Más comunicados que nunca
Estar conectado no es lo mismo que comunicarse. Jamás la tecnología de las comunicaciones estuvo más perfeccionada y nunca tanta gente participó en tantas conversaciones e intercambios virtuales; sin embargo nuestro mundo parece cada vez más un reino de taifas habitado por seres que no hablan directamente entre sí.
Permanecer largo tiempo ensimismados en dispositivos no deja margen para reforzar relaciones profundas entre nosotros, si estamos de acuerdo en que esto hay que hacerlo como siempre se hizo: arrimándose y conversando entre sí (y si no estamos de acuerdo en eso, me callo).
Cuando la gente elude expresarse hablando cara a cara tampoco está dispuesta a escucharse. El individualismo hoy establece que cada cual se ocupe de sus asuntos sin que nadie se entrometa, un compromiso con uno mismo que excluye a extraños pero inevitablemente acaba afectando a los seres queridos.
Cuanto más interconectados estamos mayor llega a ser la sensación de soledad, sencillamente porque aumenta la separación entre lo vivido (lo real y cotidiano) y lo comunicado (aparente).
Basta observar a un grupo reunido ignorándose unos a otros, pendientes cada uno de su respectivo dispositivo móvil. Esta escena rutinaria proclama una radical incomunicación y además no deja de expresar un fracaso como sociedad.
Recuerdo un pasaje de Moby Dick que representa gráficamente esto a la perfección. Hace más de siglo y medio Herman Melville escribía:
«Cada silencioso adorador parecía haberse sentado a propósito aparte de los demás, como si cada dolor silencioso fuera insular e incomunicable».
La paradoja reside en que la comunicación total que despacha nuestro mundo actual, cohabita y a la vez colisiona con un individualismo arrogante. Queremos aprovechar lo mejor de ambos mundos y en cambio podríamos terminar en un colapso al habernos alejado demasiado de la experiencia en el trato cotidiano con los demás.

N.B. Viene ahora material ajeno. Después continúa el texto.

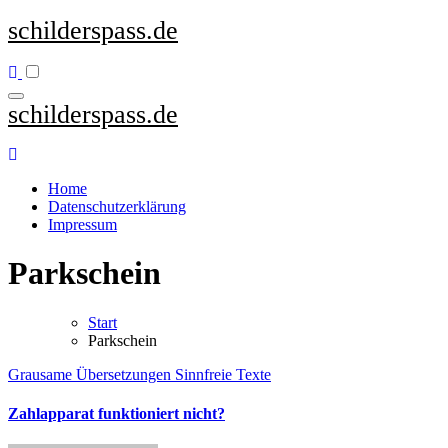
Zum
schilderspass.de
Inhalt
springen
schilderspass.de
Home
Datenschutzerklärung
Impressum
Parkschein
Start
Parkschein
Grausame Übersetzungen
Sinnfreie Texte
Zahlapparat funktioniert nicht?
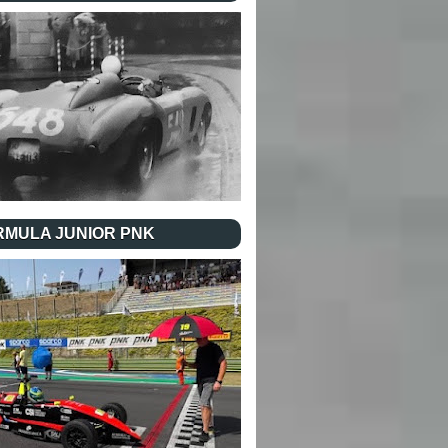
RMULA JUNIOR PNK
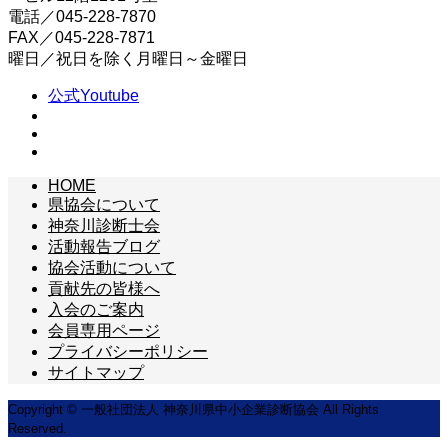
電話／045-228-7870
FAX／045-228-7871
曜日／祝日を除く月曜日～金曜日
公式Youtube
HOME
県協会について
神奈川診断士会
活動報告ブログ
協会活動について
貢献先の皆様へ
入会のご案内
会員専用ページ
プライバシーポリシー
サイトマップ
Copyright © 一般社団法人 神奈川県中小企業診断協会 All Rights
Reserved.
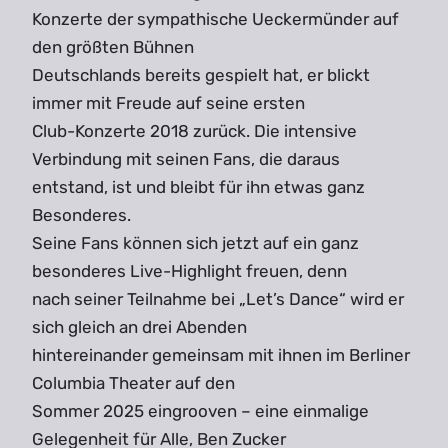
Konzerte der sympathische Ueckermünder auf
den größten Bühnen
Deutschlands bereits gespielt hat, er blickt
immer mit Freude auf seine ersten
Club-Konzerte 2018 zurück. Die intensive
Verbindung mit seinen Fans, die daraus
entstand, ist und bleibt für ihn etwas ganz
Besonderes.
Seine Fans können sich jetzt auf ein ganz
besonderes Live-Highlight freuen, denn
nach seiner Teilnahme bei „Let’s Dance“ wird er
sich gleich an drei Abenden
hintereinander gemeinsam mit ihnen im Berliner
Columbia Theater auf den
Sommer 2025 eingrooven – eine einmalige
Gelegenheit für Alle, Ben Zucker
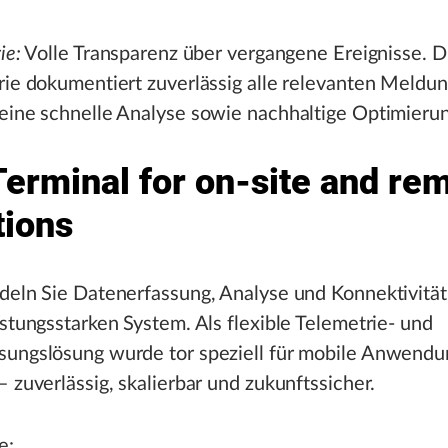
ie:
Volle Transparenz über vergangene Ereignisse. D
rie dokumentiert zuverlässig alle relevanten Meldu
eine schnelle Analyse sowie nachhaltige Optimierun
Terminal for on-site and re
tions
deln Sie Datenerfassung, Analyse und Konnektivität
istungsstarken System. Als flexible Telemetrie- und
sungslösung wurde tor speziell für mobile Anwend
– zuverlässig, skalierbar und zukunftssicher.
e:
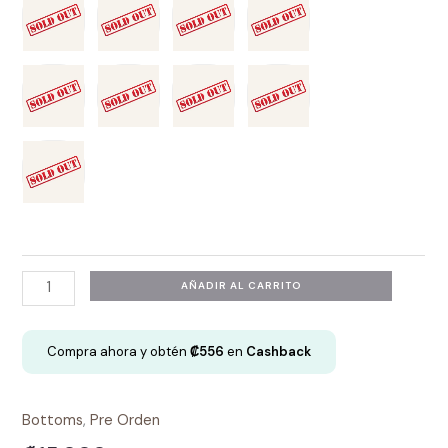
Tanga
AÑADIR AL CARRITO
Brasilera
-
Compra ahora y obtén
₡
556
en
Cashback
Maila
cantidad
Bottoms
,
Pre Orden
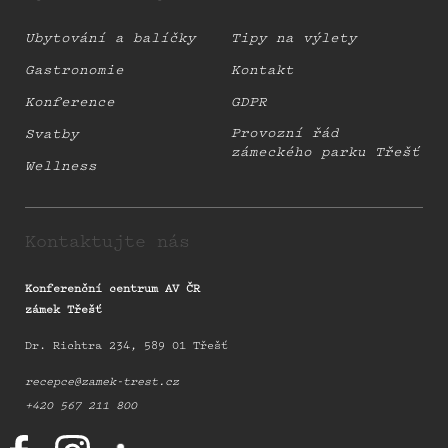
Ubytování a balíčky
Tipy na výlety
Gastronomie
Kontakt
Konference
GDPR
Provozní řád
Svatby
zámeckého parku Třešť
Wellness
Kontaktujte nás
Konferenční centrum AV ČR
zámek Třešť
Dr. Richtra 234, 589 01 Třešť
recepce@zamek-trest.cz
+420 567 211 800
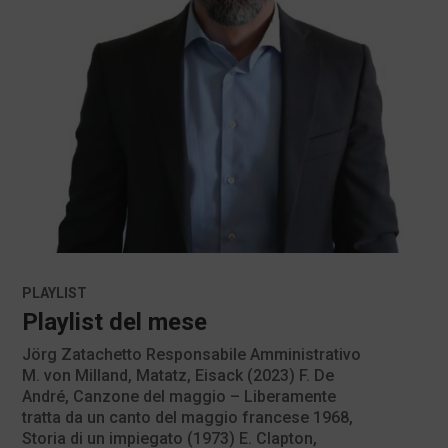
PLAYLIST
Playlist del mese
Jörg Zatachetto Responsabile Amministrativo
M. von Milland, Matatz, Eisack (2023) F. De
André, Canzone del maggio – Liberamente
tratta da un canto del maggio francese 1968,
Storia di un impiegato (1973) E. Clapton,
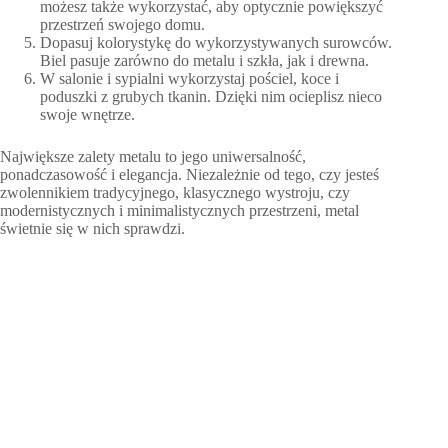
możesz także wykorzystać, aby optycznie powiększyć
przestrzeń swojego domu.
Dopasuj kolorystykę do wykorzystywanych surowców.
Biel pasuje zarówno do metalu i szkła, jak i drewna.
W salonie i sypialni wykorzystaj pościel, koce i
poduszki z grubych tkanin. Dzięki nim ocieplisz nieco
swoje wnętrze.
Największe zalety metalu to jego uniwersalność,
ponadczasowość i elegancja. Niezależnie od tego, czy jesteś
zwolennikiem tradycyjnego, klasycznego wystroju, czy
modernistycznych i minimalistycznych przestrzeni, metal
świetnie się w nich sprawdzi.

Las nuevas tecnologías ofrecen muchísimas posibilidades, benditas sean por ello. Apena sin embargo ver a tantísimos condenados a dialogar nerviosamente con su aparato, grandes y pequeños, hombres y mujeres colgados de constantes alertas estúpidas, inmersos en una realidad paralela de consumo, formas e imágenes y obsesionados con todo ello de la mañana a la noche y detrás de la promesa de una independencia y libertad superiores, hundirse complacidos en la nueva esclavitud.
La dependencia irracional al móvil y a las redes sociales ha llegado a un punto en el que la mayor desgracia para una persona ahora es sufrir la rotura, pérdida o robo de su teléfono.
El uso compulsivo del medio no va a mejorar la autoestima, al contrario. Y la incapacidad para desconectarse no sólo convertirá a la tendinitis en una dolencia universal, de camino también debilitará las relaciones interpersonales diluyendo o distorsionando objetivos reales y favoreciendo en definitiva el aislamiento.
Como dijo Einstein, aunque es una cita atribuida falsamente a él:
«Temo el día en que la tecnología sobrepase nuestra humanidad. El mundo solo tendrá una generación de idiotas».